Data extracted from a collection

════════════════════

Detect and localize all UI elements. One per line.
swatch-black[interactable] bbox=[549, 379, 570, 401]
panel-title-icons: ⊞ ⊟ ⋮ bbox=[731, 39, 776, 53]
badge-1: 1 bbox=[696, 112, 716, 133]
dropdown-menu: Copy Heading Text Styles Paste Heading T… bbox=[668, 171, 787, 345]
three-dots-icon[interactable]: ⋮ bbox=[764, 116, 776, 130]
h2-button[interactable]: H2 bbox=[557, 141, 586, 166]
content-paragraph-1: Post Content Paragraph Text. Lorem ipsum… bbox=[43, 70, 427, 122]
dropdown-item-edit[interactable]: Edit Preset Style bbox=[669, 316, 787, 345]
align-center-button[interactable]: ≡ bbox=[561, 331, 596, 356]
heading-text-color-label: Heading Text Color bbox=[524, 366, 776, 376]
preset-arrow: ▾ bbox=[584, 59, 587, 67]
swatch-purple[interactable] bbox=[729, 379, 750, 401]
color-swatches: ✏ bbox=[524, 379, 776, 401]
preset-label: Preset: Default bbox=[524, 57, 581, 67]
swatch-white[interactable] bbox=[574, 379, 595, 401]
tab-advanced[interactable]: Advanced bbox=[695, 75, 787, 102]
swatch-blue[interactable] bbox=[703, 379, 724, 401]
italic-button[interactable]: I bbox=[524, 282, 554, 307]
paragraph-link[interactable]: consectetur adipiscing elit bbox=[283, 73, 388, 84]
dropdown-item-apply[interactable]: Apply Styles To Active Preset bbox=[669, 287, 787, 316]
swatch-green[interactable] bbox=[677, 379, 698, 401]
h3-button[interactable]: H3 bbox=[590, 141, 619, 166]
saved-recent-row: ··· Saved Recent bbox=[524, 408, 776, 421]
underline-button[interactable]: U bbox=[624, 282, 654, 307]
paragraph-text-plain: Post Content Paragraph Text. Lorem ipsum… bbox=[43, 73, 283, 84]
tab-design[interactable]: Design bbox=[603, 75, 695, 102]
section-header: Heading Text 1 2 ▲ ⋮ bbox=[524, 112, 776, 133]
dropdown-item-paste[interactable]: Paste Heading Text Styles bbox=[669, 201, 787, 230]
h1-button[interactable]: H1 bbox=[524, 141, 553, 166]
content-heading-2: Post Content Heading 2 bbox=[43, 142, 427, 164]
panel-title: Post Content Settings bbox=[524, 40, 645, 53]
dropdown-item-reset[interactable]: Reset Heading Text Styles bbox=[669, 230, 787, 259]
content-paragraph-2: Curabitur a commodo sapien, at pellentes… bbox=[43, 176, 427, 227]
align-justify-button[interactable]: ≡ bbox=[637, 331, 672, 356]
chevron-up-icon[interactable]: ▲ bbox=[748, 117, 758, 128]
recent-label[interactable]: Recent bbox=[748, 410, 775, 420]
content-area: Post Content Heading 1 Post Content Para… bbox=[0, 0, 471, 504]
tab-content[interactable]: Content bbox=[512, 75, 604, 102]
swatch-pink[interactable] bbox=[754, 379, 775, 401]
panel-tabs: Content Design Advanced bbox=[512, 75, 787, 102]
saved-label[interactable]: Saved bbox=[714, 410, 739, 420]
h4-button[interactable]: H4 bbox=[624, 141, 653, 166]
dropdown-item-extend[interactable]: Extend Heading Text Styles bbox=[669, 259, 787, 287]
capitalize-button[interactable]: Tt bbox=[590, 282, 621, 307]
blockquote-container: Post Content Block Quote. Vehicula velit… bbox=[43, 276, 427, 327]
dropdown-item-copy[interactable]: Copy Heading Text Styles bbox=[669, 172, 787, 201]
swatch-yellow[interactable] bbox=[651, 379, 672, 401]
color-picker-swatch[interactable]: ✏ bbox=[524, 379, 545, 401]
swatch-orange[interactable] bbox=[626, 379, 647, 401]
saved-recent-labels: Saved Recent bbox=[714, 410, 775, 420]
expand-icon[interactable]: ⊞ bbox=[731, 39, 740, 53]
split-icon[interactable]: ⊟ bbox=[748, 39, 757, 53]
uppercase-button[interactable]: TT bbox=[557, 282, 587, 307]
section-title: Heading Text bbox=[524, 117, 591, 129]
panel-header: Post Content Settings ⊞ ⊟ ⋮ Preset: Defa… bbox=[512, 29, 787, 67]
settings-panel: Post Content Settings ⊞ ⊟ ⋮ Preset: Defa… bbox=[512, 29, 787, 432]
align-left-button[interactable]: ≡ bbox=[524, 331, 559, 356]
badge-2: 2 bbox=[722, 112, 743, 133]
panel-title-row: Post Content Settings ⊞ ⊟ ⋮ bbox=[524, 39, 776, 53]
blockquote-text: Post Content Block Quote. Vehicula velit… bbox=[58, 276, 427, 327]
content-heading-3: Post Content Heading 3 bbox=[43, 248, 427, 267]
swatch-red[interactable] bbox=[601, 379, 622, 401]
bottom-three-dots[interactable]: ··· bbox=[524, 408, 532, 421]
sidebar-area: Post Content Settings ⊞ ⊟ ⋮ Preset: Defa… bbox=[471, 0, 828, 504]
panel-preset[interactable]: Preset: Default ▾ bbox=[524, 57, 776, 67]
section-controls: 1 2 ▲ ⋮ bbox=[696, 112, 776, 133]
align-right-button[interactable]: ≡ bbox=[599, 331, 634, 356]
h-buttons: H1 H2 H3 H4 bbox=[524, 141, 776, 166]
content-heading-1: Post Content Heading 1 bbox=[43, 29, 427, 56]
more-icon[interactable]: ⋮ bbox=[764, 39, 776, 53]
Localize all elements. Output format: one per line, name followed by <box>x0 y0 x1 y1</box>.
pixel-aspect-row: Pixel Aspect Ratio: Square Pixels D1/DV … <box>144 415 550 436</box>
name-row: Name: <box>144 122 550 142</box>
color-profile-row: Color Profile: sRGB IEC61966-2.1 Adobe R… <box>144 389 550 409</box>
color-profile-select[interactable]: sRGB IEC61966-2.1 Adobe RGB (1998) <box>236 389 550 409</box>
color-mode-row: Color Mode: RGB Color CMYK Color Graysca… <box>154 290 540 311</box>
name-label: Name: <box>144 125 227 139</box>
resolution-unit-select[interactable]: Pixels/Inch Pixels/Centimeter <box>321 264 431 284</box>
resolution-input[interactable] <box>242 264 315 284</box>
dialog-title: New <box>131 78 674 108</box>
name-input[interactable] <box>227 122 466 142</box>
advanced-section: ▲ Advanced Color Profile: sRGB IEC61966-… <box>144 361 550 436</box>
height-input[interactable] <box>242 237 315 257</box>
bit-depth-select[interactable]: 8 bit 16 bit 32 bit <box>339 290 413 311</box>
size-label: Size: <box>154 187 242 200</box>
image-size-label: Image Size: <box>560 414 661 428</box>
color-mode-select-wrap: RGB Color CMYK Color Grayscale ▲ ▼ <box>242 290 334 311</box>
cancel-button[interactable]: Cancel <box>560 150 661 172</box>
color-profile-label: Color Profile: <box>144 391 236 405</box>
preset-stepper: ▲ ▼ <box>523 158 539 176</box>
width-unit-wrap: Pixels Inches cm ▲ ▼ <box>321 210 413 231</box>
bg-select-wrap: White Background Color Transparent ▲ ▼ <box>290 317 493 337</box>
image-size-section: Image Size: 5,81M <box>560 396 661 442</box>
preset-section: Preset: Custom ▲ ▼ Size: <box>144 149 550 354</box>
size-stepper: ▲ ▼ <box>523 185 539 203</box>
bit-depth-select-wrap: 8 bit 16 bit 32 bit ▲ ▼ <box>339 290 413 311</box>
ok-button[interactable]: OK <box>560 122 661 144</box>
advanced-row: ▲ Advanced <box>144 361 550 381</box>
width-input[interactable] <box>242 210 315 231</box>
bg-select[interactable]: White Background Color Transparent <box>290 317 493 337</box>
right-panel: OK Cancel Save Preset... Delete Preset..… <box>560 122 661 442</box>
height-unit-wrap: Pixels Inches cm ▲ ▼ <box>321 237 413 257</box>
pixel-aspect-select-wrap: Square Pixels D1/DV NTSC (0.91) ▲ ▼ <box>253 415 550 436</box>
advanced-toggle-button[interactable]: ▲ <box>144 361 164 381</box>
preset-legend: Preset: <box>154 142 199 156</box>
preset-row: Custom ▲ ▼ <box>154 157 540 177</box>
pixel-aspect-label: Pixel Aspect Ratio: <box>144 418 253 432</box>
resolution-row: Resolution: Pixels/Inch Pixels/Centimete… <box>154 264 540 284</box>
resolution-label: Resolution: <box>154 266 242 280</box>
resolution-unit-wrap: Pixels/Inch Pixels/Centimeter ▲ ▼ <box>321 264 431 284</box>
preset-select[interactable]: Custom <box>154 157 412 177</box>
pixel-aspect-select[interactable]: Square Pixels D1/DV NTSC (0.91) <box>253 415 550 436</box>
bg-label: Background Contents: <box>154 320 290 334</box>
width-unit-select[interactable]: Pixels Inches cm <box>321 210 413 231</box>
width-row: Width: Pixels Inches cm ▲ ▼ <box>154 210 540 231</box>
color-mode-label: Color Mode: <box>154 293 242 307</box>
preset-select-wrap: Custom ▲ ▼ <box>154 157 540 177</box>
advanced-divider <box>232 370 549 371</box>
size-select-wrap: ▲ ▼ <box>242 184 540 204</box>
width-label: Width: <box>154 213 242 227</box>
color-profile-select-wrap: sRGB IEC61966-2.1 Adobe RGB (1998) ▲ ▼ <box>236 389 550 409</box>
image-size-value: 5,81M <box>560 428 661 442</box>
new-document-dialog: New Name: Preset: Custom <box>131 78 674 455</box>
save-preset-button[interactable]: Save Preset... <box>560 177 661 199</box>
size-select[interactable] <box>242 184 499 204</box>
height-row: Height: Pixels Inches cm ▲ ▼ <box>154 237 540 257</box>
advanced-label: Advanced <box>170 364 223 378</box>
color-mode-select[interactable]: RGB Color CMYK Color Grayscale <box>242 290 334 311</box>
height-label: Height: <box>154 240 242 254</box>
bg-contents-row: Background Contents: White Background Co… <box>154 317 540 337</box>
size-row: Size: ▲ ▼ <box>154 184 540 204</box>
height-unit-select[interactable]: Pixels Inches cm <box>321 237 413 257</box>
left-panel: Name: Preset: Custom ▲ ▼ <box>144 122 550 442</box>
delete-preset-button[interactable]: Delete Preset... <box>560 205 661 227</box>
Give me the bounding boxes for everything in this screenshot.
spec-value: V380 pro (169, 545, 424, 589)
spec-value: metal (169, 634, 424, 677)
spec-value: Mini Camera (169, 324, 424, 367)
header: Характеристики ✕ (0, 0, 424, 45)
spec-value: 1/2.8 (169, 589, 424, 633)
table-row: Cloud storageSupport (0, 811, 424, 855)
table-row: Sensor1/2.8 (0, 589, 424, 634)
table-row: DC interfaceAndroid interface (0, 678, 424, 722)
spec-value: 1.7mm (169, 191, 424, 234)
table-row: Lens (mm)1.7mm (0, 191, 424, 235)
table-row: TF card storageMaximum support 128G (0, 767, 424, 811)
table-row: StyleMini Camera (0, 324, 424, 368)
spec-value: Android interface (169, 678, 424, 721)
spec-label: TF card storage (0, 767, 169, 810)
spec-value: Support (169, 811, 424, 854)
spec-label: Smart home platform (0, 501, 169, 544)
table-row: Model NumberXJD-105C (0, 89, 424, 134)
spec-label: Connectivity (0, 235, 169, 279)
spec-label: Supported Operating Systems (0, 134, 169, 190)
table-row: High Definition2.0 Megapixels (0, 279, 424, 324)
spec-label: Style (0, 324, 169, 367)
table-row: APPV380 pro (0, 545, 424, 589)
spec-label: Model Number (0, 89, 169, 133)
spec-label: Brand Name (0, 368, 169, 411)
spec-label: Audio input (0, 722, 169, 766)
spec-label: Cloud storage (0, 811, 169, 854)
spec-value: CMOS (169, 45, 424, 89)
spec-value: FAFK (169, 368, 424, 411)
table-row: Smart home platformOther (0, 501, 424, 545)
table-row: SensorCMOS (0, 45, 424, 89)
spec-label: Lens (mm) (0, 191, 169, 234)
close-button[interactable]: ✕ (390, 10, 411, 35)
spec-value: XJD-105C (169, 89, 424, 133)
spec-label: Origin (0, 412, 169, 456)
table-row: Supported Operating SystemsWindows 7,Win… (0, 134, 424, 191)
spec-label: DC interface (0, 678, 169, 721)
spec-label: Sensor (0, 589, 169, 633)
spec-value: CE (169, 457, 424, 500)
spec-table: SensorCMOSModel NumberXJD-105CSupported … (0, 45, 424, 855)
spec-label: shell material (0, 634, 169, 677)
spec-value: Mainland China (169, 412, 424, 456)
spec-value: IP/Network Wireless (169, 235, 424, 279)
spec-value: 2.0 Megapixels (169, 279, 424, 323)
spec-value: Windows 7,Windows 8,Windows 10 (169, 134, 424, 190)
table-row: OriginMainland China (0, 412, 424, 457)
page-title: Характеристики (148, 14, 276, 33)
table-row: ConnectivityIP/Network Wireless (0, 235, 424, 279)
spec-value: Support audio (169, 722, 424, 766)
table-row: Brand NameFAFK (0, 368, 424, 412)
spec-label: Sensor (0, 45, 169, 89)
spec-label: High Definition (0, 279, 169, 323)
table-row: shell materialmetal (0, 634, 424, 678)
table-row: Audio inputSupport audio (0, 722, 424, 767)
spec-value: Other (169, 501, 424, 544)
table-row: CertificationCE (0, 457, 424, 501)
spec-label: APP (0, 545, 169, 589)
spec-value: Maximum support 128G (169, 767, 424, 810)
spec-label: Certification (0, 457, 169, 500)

════════════════════

| TASK INSTRUCTIONS |
Your answer should be a single number: the count of lines in the data that include the word "paragraph".

| EXPECTED ANSWER |
4